Omar Barakat, who headed the local Red Crescent branch, was wounded in the strike and later died, IFRC spokesman Benoit Carpentier told reporters in Geneva.
- 'Dark day' for aid workers -
U.N. humanitarian agency OCHA said that the movements of all aid convoys in Syria had been suspended as an "immediate security measure" after the raid.
The attack marked a "very, very dark day for humanitarians in Syria and indeed across the world," OCHA spokesman Jens Laerke said, adding that it was "paramount that we are able to establish the facts through an independent investigation."
A Syrian military source denied any regime involvement, telling state media: "There is no truth to media reports that the Syrian army targeted a convoy of humanitarian aid in Aleppo province."
The Russian defense ministry also said that both its forces and the Syrian air force "did not conduct any strikes against the U.N. aid convoy."
The strike came just a few hours after the Syrian army announced the end of the truce on Monday night, accusing rebels of failing to "commit to a single element" of the U.S.-Russia deal.

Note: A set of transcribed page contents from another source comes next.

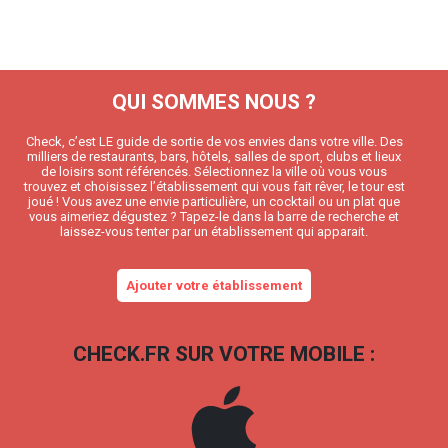
QUI SOMMES NOUS ?
Check, c’est LE guide de sortie de vos envies dans votre ville. Des
milliers de restaurants, bars, hôtels, salles de sport, clubs et lieux
de loisirs sont référencés. Sélectionnez la ville où vous vous
trouvez et choisissez l’établissement qui vous fait rêver, le tour est
joué ! Vous avez une envie particulière, un cocktail ou un plat que
vous aimeriez dégustez ? Tapez-le dans la barre de recherche et
laissez-vous tenter par un établissement qui apparait.
Ajouter votre établissement
CHECK.FR SUR VOTRE MOBILE :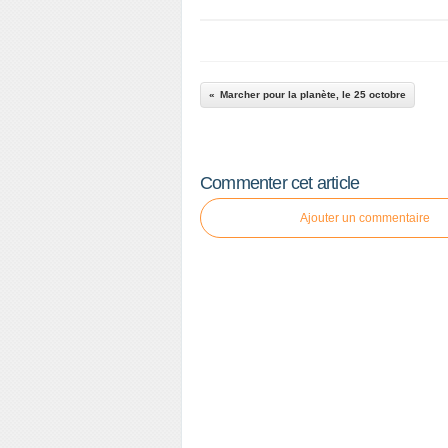
Marcher pour la planète, le 25 octobre
Commenter cet article
Ajouter un commentaire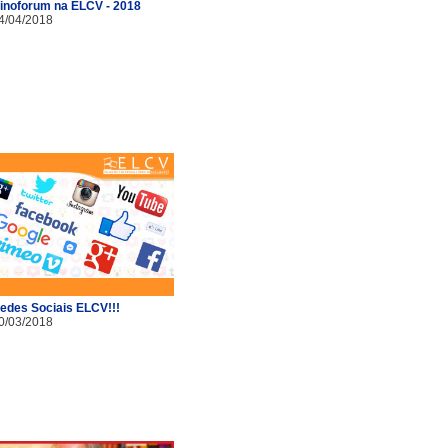
inoforum na ELCV - 2018
4/04/2018
edes Sociais ELCV!!!
0/03/2018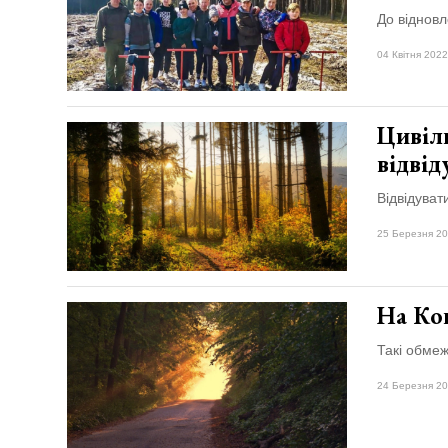
До віднов
04 Квітня 2022
Цивіл
відвід
Відвідуват
25 Березня 20
На Ко
Такі обме
24 Березня 20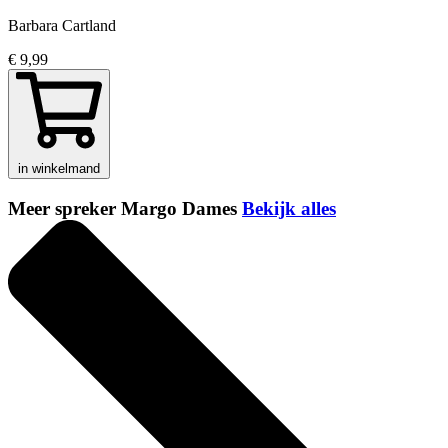
Barbara Cartland
€ 9,99
in winkelmand
Meer spreker Margo Dames
Bekijk alles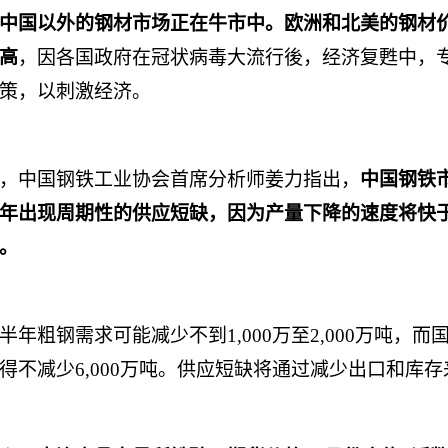
中国以外的钢材市场正在牛市中。欧洲和北美的钢材
高
，因各国政府在冠状病毒大流行後，经济复甦中，
策，以刺激经济。
，中国钢铁工业协会首席分析师姜力指出，
中国钢铁
年出现周期性的供应短缺，因为产量下降的速度将快
。
半年粗钢需求可能减少不到
1,000
万至
2,000
万吨，而
得不减少
6,000
万吨。供应短缺将通过减少出口和库存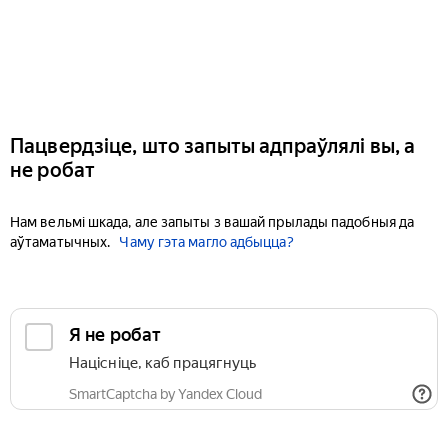
Пацвердзіце, што запыты адпраўлялі вы, а
не робат
Нам вельмі шкада, але запыты з вашай прылады падобныя да
аўтаматычных.
Чаму гэта магло адбыцца?
Я не робат
Націсніце, каб працягнуць
SmartCaptcha by Yandex Cloud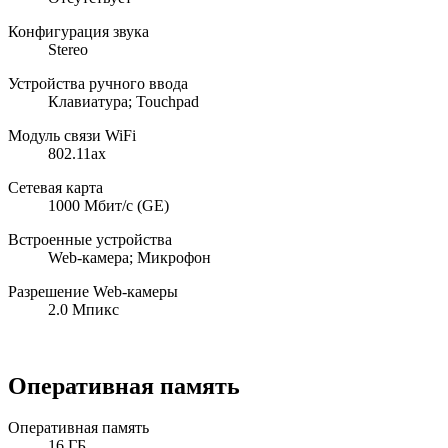
Конфигурация звука
Stereo
Устройства ручного ввода
Клавиатура; Touchpad
Модуль связи WiFi
802.11ax
Сетевая карта
1000 Мбит/с (GE)
Встроенные устройства
Web-камера; Микрофон
Разрешение Web-камеры
2.0 Мпикс
Оперативная память
Оперативная память
16 ГБ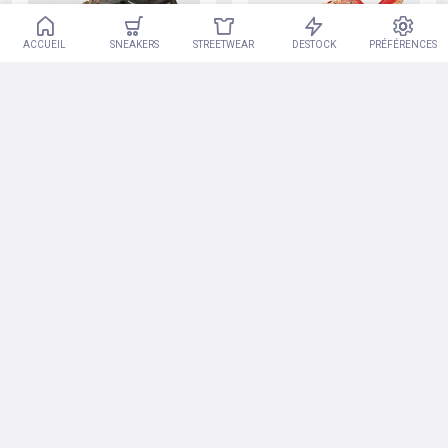
ACCUEIL
SNEAKERS
STREETWEAR
DESTOCK
PRÉFÉRENCES
Hoka U Mafate Speed 2
Hoka One One Mafate Speed 4 Lite
Vendu par : footshop
Vendu par : bstn
99.49€
132.99€
180€
189.99€
-41%
-20%
Hoka U Mafate Speed 2 Beechood/ Stucco Eur 41 1/3
Hoka One One Mafate Speed 4 Lite Ts
Vendu par : footshop
Vendu par : bstn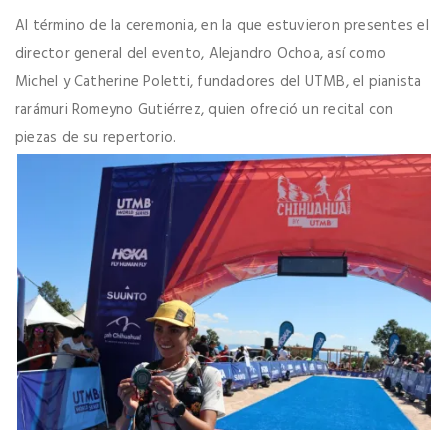
Al término de la ceremonia, en la que estuvieron presentes el
director general del evento, Alejandro Ochoa, así como
Michel y Catherine Poletti, fundadores del UTMB, el pianista
rarámuri Romeyno Gutiérrez, quien ofreció un recital con
piezas de su repertorio.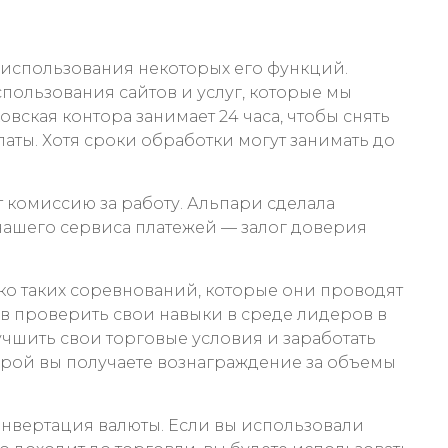
я использования некоторых его функций.
спользования сайтов и услуг, которые мы
вская контора занимает 24 часа, чтобы снять
аты. Хотя сроки обработки могут занимать до
т комиссию за работу. Альпари сделала
нашего сервиса платежей — залог доверия
олько таких соревнований, которые они проводят
в проверить свои навыки в среде лидеров в
учшить свои торговые условия и заработать
орой вы получаете вознаграждение за объемы
конвертация валюты. Если вы использовали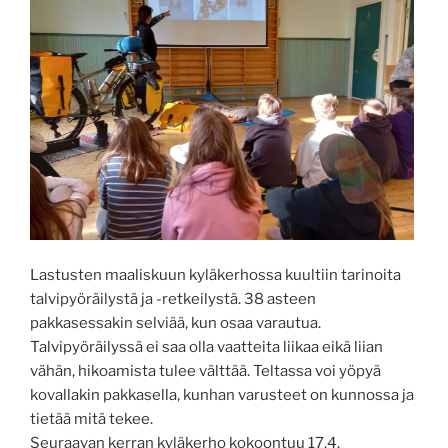
Lastusten maaliskuun kyläkerhossa kuultiin tarinoita
talvipyöräilystä ja -retkeilystä. 38 asteen
pakkasessakin selviää, kun osaa varautua.
Talvipyöräilyssä ei saa olla vaatteita liikaa eikä liian
vähän, hikoamista tulee välttää. Teltassa voi yöpyä
kovallakin pakkasella, kunhan varusteet on kunnossa ja
tietää mitä tekee.
Seuraavan kerran kyläkerho kokoontuu 17.4.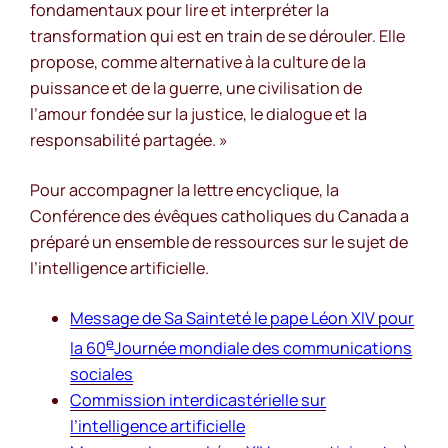
fondamentaux pour lire et interpréter la
transformation qui est en train de se dérouler. Elle
propose, comme alternative à la culture de la
puissance et de la guerre, une civilisation de
l’amour fondée sur la justice, le dialogue et la
responsabilité partagée. »
Pour accompagner la lettre encyclique, la
Conférence des évêques catholiques du Canada a
préparé un ensemble de ressources sur le sujet de
l’intelligence artificielle.
Message de Sa Sainteté le pape Léon XIV pour
e
la 60
Journée mondiale des communications
sociales
Commission interdicastérielle sur
l’intelligence artificielle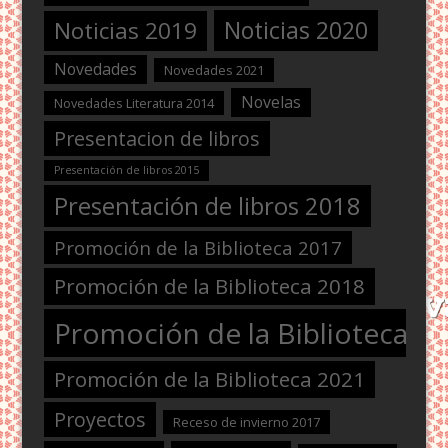
Noticias 2020
Noticias 2019
Novedades
Novedades 2021
Novelas
Novedades Literatura 2014
Presentacion de libros
Presentación de libros 2015
Presentación de libros 2018
Promoción de la Biblioteca 2017
Promoción de la Biblioteca 2018
Promoción de la Biblioteca 2
Promoción de la Biblioteca 2021
Proyectos
Receso de invierno 2017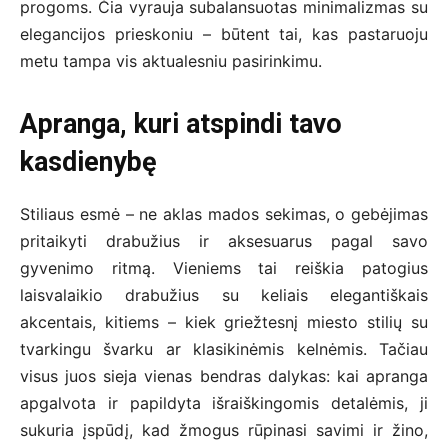
progoms. Čia vyrauja subalansuotas minimalizmas su
elegancijos prieskoniu – būtent tai, kas pastaruoju
metu tampa vis aktualesniu pasirinkimu.
Apranga, kuri atspindi tavo
kasdienybę
Stiliaus esmė – ne aklas mados sekimas, o gebėjimas
pritaikyti drabužius ir aksesuarus pagal savo
gyvenimo ritmą. Vieniems tai reiškia patogius
laisvalaikio drabužius su keliais elegantiškais
akcentais, kitiems – kiek griežtesnį miesto stilių su
tvarkingu švarku ar klasikinėmis kelnėmis. Tačiau
visus juos sieja vienas bendras dalykas: kai apranga
apgalvota ir papildyta išraiškingomis detalėmis, ji
sukuria įspūdį, kad žmogus rūpinasi savimi ir žino,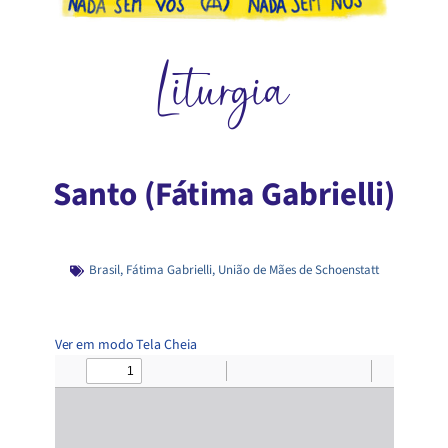
Liturgia
Santo (Fátima Gabrielli)
Brasil
,
Fátima Gabrielli
,
União de Mães de Schoenstatt
Ver em modo Tela Cheia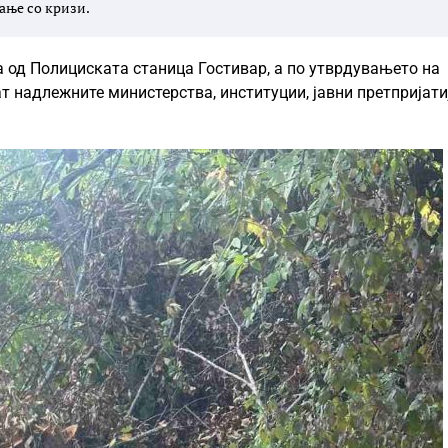
ање со кризи.
па од Полициската станица Гостивар, а по утврдувањето на
т надлежните министерства, институции, јавни претпријати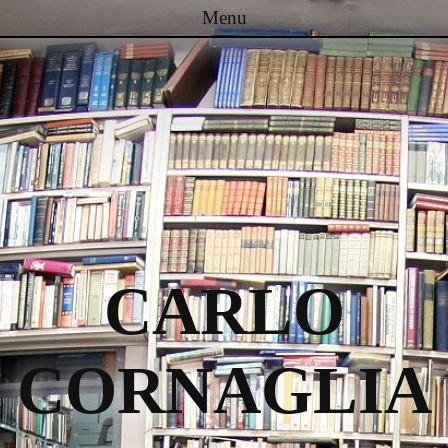
Menu
Passa al contenuto
CARLO
CORNAGLIA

Heavy fighting almost immediately resumed, with activists and AFP correspondents on the ground in Syria reporting bombardments overnight and on Tuesday in several areas.
In the battleground city of Aleppo, air raids and artillery fire hit rebel-held districts until approximately 2:00 am (2300 GMT Monday), an AFP correspondent said.
- 'Ready for barrel bombs' -
Residents spent the night huddled in their apartments sharing news about the collapsing truce via text messages and heard loud intermittent booms on Tuesday morning.
At least 39 civilians were killed in overnight bombardment of Aleppo and the surrounding province, the Syrian Observatory for Human Rights monitoring group said, and fresh clashes erupted on the city's southern edges.
In the week after the truce was declared on September 12, only 27 civilians were killed as fighting dropped significantly across the country.
In the northwestern province of Idlib Tuesday, activist Nayef Mustafa said planes circled over the opposition-held town of Salqin.
"It's calm now, but there was machinegun fire by military aircraft overnight," Mustafa told AFP.
"The ceasefire has collapsed and people are getting ready to be hit by barrel bombs."
At least four air strikes hit the central rebel-held town of Talbisseh on Tuesday morning after artillery fire throughout the night, activist Hassaan Abu Nuh said.
Kerry and Lavrov had negotiated the truce deal earlier this month, hoping to put an end to more than five years of conflict in which more than 300,000 people have been killed.
Aid to desperate civilians was a key element of the deal, but deliveries were minimal during the truce and cross-border assistance never entered Syrian territory.
The ceasefire was already under massive strain after a U.S.-led coalition strike on Saturday hit a Syrian army post near the eastern city of Deir Ezzor, where government forces are battling the Islamic State jihadist group.